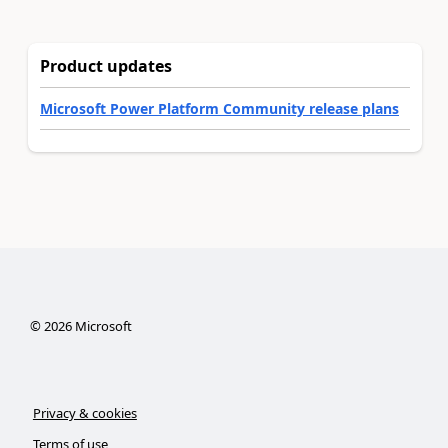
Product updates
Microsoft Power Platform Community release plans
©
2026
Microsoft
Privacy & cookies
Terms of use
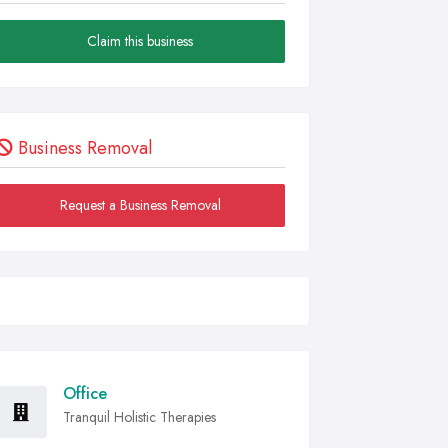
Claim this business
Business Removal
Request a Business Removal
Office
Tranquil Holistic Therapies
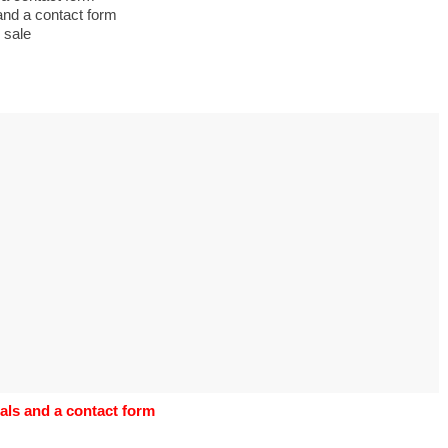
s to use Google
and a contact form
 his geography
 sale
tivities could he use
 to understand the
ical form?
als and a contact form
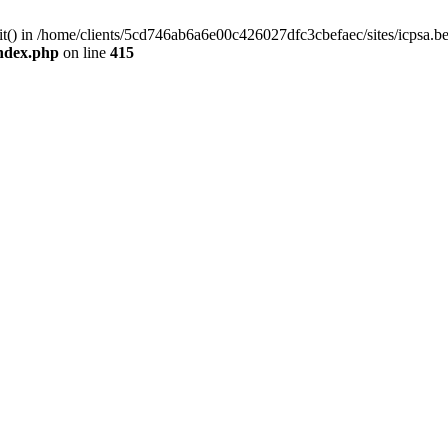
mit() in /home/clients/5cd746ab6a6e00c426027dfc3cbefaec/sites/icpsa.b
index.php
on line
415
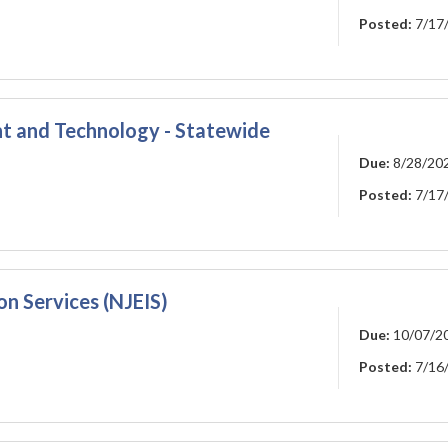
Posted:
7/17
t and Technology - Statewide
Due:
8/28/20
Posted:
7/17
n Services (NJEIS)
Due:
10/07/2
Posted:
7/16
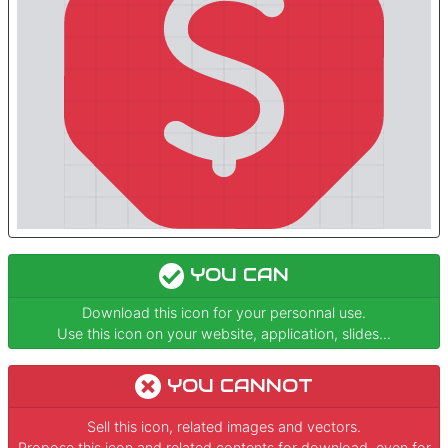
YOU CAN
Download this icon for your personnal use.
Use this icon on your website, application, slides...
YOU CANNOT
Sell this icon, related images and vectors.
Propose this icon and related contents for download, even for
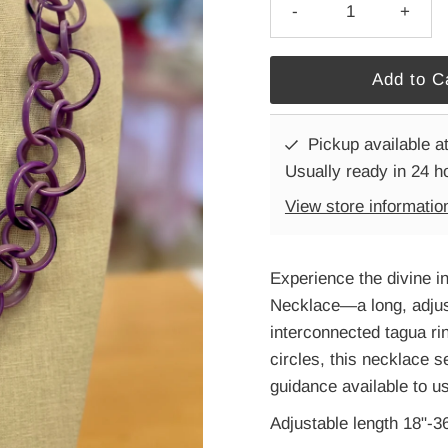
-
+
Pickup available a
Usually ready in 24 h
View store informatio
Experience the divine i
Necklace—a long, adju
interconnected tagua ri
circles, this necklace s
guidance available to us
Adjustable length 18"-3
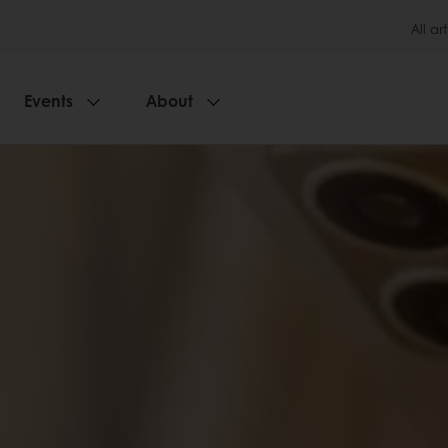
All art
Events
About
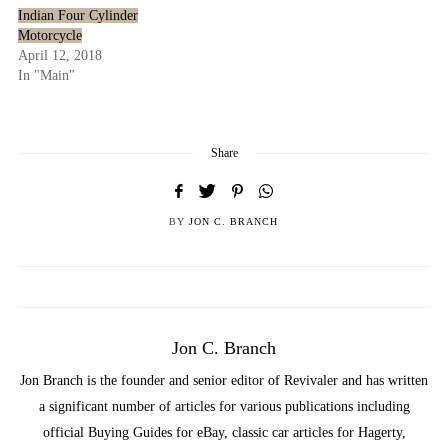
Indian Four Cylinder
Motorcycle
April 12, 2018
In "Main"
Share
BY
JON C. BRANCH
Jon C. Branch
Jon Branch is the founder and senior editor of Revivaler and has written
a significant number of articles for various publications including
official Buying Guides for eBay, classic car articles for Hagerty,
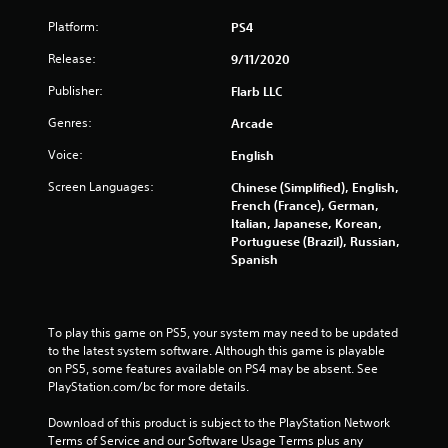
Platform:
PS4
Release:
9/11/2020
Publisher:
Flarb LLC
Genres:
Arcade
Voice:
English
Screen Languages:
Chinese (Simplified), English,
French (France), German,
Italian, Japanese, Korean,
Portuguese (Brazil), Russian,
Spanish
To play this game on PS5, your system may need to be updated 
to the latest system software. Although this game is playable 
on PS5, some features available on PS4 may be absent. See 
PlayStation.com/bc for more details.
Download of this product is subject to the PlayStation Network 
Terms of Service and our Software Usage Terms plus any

========================================================================

## WHAT TO WORK ON
Lines that contain "icon" should be pulled from the entries above and reported.

## ANSWER TO THIS PROBLEM
Download this icon for your personnal use.
Use this icon on your website, application, slides...
Sell this icon, related images and vectors.
Propose this icon and related contents for download, even for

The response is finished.